Avocado Prices Analysis – Real-World Data Manipulation with Pandas 2026
The famous Avocado dataset is an excellent example for practicing real-world data manipulation. It contains weekly avocado prices and volumes across different regions and types (conventional vs organic) in the US from 2015 to 2026. In this article, we’ll explore practical Pandas techniques using this dataset.
1. Loading and Initial Exploration
import pandas as pd
# Load the avocado dataset
df = pd.read_csv("avocado.csv", parse_dates=["Date"])
print(df.shape)
print(df.info())
# Quick overview
print(df.head())
# Basic statistics
print(df.describe())
2. Common Data Manipulation Tasks
# Average price by type (organic vs conventional)
avg_price_by_type = df.groupby("type")["AveragePrice"].mean()
print(avg_price_by_type)
# Average price by region
avg_price_by_region = df.groupby("region")["AveragePrice"].mean().sort_values(ascending=False)
print(avg_price_by_region.head(10))
# Total volume by year
df["Year"] = df["Date"].dt.year
yearly_volume = df.groupby("Year")["Total Volume"].sum()
print(yearly_volume)
3. Advanced Analysis with Pivot Tables
# Average price by region and type
pivot = pd.pivot_table(
df,
values="AveragePrice",
index="region",
columns="type",
aggfunc="mean"
).round(2)
print(pivot.head(10))
# Monthly average price trend for conventional avocados
monthly = df[df["type"] == "conventional"].resample("M", on="Date")["AveragePrice"].mean()
print(monthly.head())
4. Visualization Examples
import matplotlib.pyplot as plt
import seaborn as sns
# Price distribution by type
plt.figure(figsize=(10, 6))
sns.boxplot(data=df, x="type", y="AveragePrice")
plt.title("Avocado Price Distribution by Type")
plt.show()
# Average price trend over time
plt.figure(figsize=(12, 6))
sns.lineplot(data=df, x="Date", y="AveragePrice", hue="type")
plt.title("Avocado Average Price Trend (Conventional vs Organic)")
plt.show()
Best Practices Demonstrated
- Using
parse_dateswhen loading date columns - Creating new columns from datetime (
.dt.year) - Using
groupby()with meaningful aggregations - Creating pivot tables for cross-comparisons
- Using Seaborn for insightful visualizations
Conclusion
The Avocado dataset is perfect for practicing real-world data manipulation skills.
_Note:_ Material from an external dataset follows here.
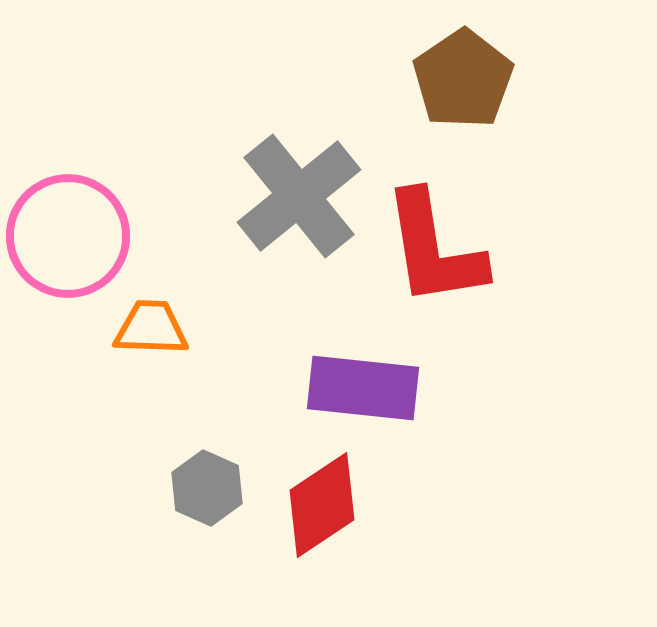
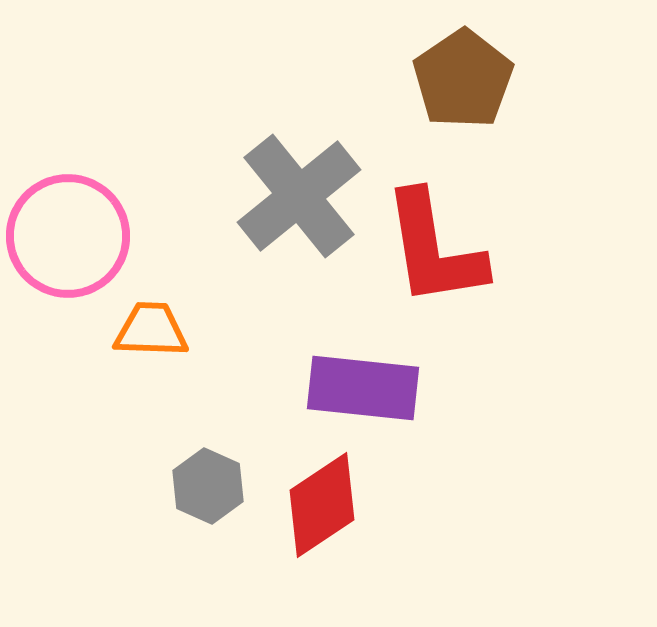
orange trapezoid: moved 2 px down
gray hexagon: moved 1 px right, 2 px up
Through grouping, pivoting, time-based analysis, and visualization, you can extract valuable insights such as price differences between organic and conventional avocados, regional variations, and seasonal trends.
Next steps:
- Download the avocado dataset and try to answer these questions:
- Which region has the highest average avocado price?
- How has the price gap between organic and conventional avocados changed over time?
- When is the peak season for avocado sales?